Term life insurance provides a death benefit for a set period, 10, 20, or 30 years, and nothing more. It's pure insurance: straightforward, inexpensive, and appropriate when you have a specific time-bound need. A 45-year-old with a mortgage and children in school needs coverage for 15-20 years. A 20-year term policy delivers that coverage at a fraction of the cost of permanent insurance.
Whole life insurance provides a death benefit that lasts your entire life, combined with a cash value component that grows at a guaranteed rate. Premiums are significantly higher than term, but part of every premium builds cash value that you can borrow against or surrender. The death benefit passes income-tax-free to beneficiaries regardless of when you die, making it a reliable wealth transfer vehicle.
For retirees in the Northern Suburbs with estates approaching or exceeding the Illinois $4 million estate tax exemption, permanent life insurance serves a distinct estate planning function: it creates a tax-free pool of assets that beneficiaries receive immediately at death, outside of probate, without any income or estate tax at the federal level (if properly structured in an ILIT). This liquidity can cover estate taxes without forcing the sale of a home or business.
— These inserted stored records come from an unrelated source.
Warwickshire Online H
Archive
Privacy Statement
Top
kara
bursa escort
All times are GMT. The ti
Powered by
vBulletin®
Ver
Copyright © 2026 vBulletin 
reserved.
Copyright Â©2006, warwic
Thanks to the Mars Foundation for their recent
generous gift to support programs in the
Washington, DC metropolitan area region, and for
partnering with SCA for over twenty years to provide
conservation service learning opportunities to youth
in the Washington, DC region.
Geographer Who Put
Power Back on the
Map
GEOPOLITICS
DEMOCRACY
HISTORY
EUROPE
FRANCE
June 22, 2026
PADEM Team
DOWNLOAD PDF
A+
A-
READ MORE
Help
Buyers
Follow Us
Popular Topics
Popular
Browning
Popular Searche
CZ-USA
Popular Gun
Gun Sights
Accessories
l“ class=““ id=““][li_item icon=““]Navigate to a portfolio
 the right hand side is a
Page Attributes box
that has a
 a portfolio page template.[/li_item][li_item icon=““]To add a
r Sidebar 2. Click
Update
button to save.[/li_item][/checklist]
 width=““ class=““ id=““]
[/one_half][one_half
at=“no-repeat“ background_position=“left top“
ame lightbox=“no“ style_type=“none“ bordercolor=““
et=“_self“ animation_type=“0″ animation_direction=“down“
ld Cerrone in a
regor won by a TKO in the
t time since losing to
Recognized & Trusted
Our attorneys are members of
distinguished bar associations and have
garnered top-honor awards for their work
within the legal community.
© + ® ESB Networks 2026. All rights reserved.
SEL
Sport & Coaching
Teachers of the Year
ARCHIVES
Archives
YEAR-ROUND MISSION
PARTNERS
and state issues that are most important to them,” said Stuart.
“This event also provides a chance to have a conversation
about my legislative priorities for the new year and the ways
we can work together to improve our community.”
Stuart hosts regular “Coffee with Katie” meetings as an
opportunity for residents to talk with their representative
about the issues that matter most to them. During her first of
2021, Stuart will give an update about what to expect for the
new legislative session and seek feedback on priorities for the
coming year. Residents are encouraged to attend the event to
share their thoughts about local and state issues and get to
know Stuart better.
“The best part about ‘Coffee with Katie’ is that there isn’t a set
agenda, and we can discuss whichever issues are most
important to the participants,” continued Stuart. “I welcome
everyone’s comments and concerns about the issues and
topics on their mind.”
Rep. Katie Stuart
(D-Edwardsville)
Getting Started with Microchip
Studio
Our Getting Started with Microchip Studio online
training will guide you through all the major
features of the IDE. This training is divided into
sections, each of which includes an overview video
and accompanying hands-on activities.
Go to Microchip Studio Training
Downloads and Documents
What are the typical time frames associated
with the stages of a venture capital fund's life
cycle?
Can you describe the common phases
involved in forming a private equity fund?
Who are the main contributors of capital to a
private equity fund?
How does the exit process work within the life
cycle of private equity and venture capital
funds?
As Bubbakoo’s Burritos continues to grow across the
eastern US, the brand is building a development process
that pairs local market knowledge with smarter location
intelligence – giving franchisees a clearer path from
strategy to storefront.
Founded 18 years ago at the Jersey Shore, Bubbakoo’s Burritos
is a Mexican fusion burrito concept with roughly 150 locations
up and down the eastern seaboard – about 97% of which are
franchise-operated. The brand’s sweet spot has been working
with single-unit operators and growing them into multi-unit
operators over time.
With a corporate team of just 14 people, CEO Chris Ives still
The most common mistake is buying term insurance for a permanent need, or buying whole life when term would suffice at a fraction of the cost. The right structure depends on why you need coverage, income replacement (term), mortgage payoff (term), estate equalization (permanent), business continuation (permanent), or legacy planning (permanent).
Key facts
- Term life: temporary coverage at low cost, premiums are 5-15x lower than comparable whole life for the same death benefit
- Whole life: permanent coverage with guaranteed cash value growth and a fixed premium that never increases
- Death benefit from any life insurance passes income-tax-free to beneficiaries
- An Irrevocable Life Insurance Trust (ILIT) can remove life insurance proceeds from your taxable estate, avoiding both income and estate tax
- Illinois estate tax exemption: $4 million, life insurance owned outside an ILIT is included in your taxable estate
- Cash value in a whole life policy grows tax-deferred; loans against cash value are generally income-tax-free
Can I still get life insurance at 60 or 65?
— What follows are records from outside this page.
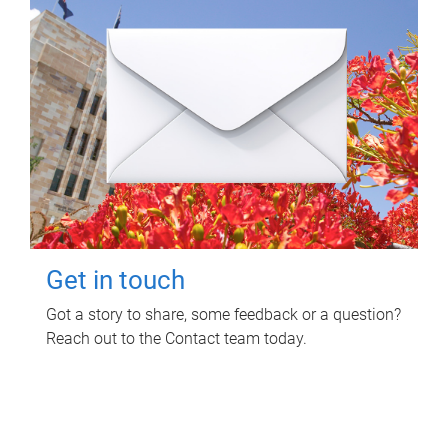
Get in touch
Got a story to share, some feedback or a question?
Reach out to the Contact team today.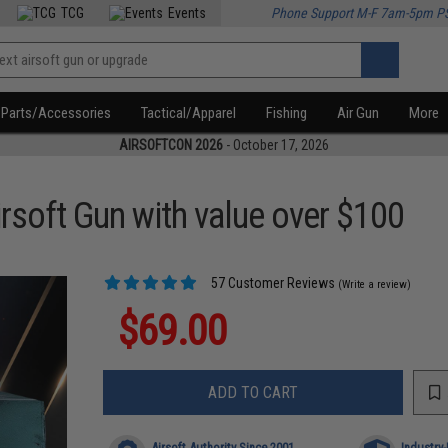
TCG
Events
Phone Support M-F 7am-5pm P
Parts/Accessories
Tactical/Apparel
Fishing
Air Gun
More
AIRSOFTCON 2026
- October 17, 2026
rsoft Gun with value over $100
57 Customer Reviews
(Write a review)
$69.00
ADD TO CART
Airsoft Authority Since 2001
Industry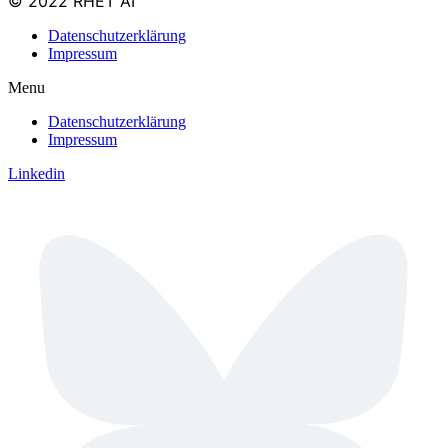
© 2022 RHET AI
Datenschutzerklärung
Impressum
Menu
Datenschutzerklärung
Impressum
Linkedin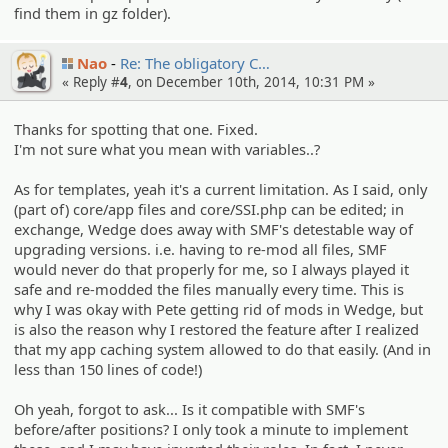
find them in gz folder).
Nao
Re: The obligato­ry C…
« Reply #
4
, on December 10th, 2014, 10:31 PM »
Thanks for spotting that one. Fixed.
I'm not sure what you mean with variables..?
As for templates, yeah it's a current limitation. As I said, only
(part of) core/app files and core/SSI.php can be edited; in
exchange, Wedge does away with SMF's detestable way of
upgrading versions. i.e. having to re-mod all files, SMF
would never do that properly for me, so I always played it
safe and re-modded the files manually every time. This is
why I was okay with Pete getting rid of mods in Wedge, but
is also the reason why I restored the feature after I realized
that my app caching system allowed to do that easily. (And in
less than 150 lines of code!)
Oh yeah, forgot to ask... Is it compatible with SMF's
before/after positions? I only took a minute to implement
Yes, many life insurance products are available through age 85 or beyond. Whole life and universal life policies are commonly issued in the 60s for estate planning purposes. Term insurance is available but premiums rise steeply with age, a 20-year term at 65 carries very high premiums because the insurer is covering your entire actuarial risk window. At this age, permanent insurance is often more cost-effective for genuine permanent needs.
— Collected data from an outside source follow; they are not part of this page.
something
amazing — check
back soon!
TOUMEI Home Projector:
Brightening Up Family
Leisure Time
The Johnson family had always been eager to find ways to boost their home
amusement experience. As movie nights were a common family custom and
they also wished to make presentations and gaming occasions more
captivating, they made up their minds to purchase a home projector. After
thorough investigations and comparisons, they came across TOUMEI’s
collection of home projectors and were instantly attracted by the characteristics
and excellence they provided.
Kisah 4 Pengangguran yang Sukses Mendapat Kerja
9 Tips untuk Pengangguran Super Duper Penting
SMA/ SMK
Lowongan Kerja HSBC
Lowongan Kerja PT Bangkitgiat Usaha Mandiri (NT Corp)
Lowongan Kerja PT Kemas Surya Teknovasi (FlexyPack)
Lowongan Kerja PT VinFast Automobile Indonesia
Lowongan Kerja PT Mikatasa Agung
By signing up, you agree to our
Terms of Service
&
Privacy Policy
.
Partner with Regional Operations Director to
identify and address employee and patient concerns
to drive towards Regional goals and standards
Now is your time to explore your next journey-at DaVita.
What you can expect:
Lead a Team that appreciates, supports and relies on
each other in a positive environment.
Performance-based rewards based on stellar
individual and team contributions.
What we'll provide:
What is an Irrevocable Life Insurance Trust (ILIT) and do I need one?
An ILIT is a trust that owns a life insurance policy. Because you don't own the policy, the trust does, the death benefit is excluded from your taxable estate. For estates near or above the Illinois $4 million threshold, an ILIT is a standard tool for removing life insurance proceeds from the estate. The tradeoff is irrevocability: once established, you can't reclaim ownership of the policy. We evaluate whether an ILIT makes sense based on your estate size and insurance objectives.